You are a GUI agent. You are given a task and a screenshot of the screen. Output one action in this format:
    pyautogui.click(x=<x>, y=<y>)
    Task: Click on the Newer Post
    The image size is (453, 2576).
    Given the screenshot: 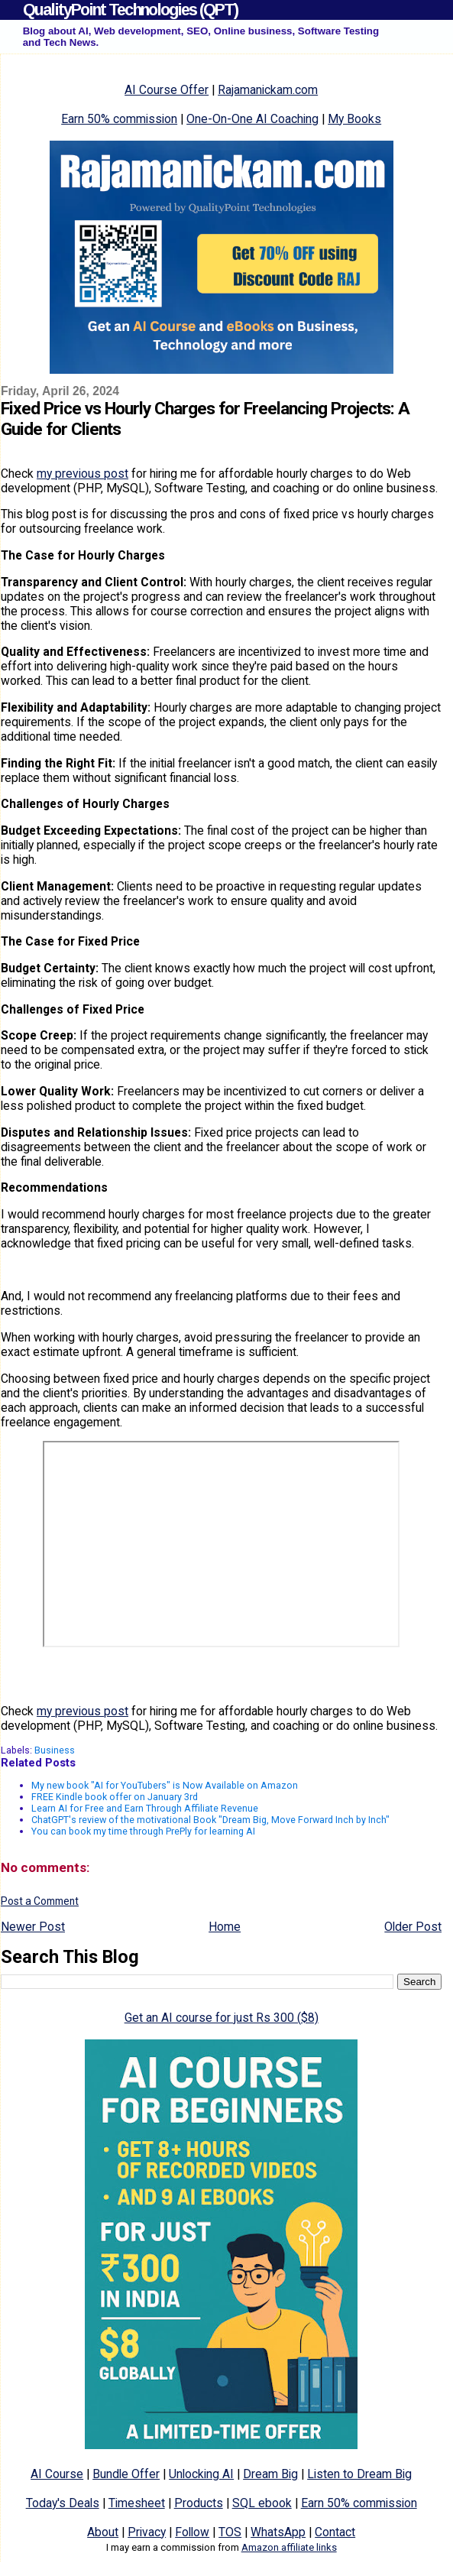 What is the action you would take?
    pyautogui.click(x=33, y=1926)
    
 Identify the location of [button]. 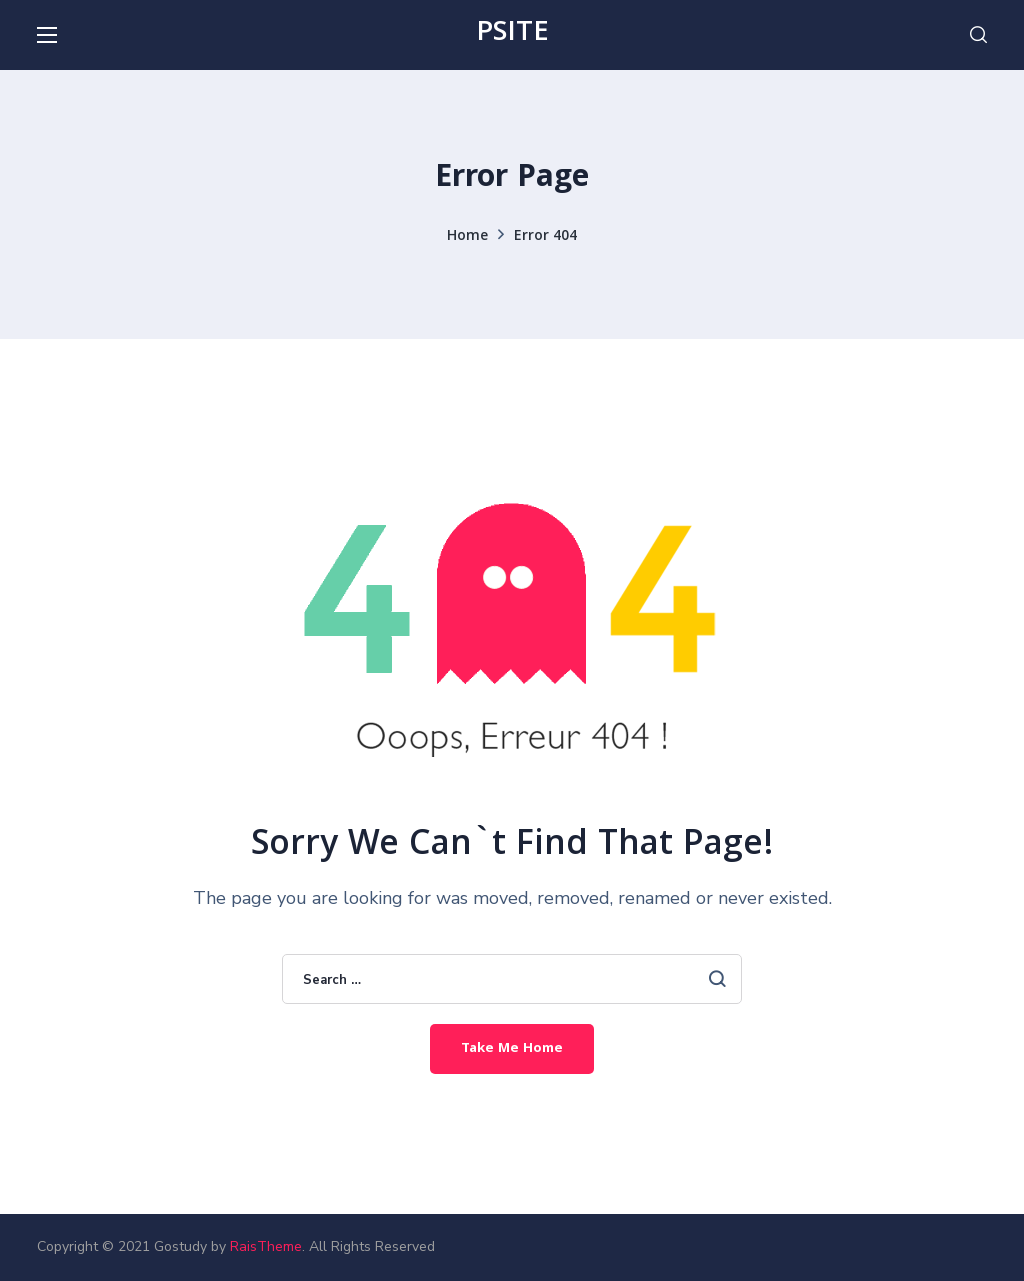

▬▬▬▬▬▬▬▬▬▬

• _What the task asks_:
Starting with the first line above and ending with the line that holds "The image size is (453, 2576).", restate each line word for word and add nothing else.

• _Response for this exercise_:
You are a GUI agent. You are given a task and a screenshot of the screen. Output one action in this format:
    pyautogui.click(x=<x>, y=<y>)
    Task: Click on the Newer Post
    The image size is (453, 2576).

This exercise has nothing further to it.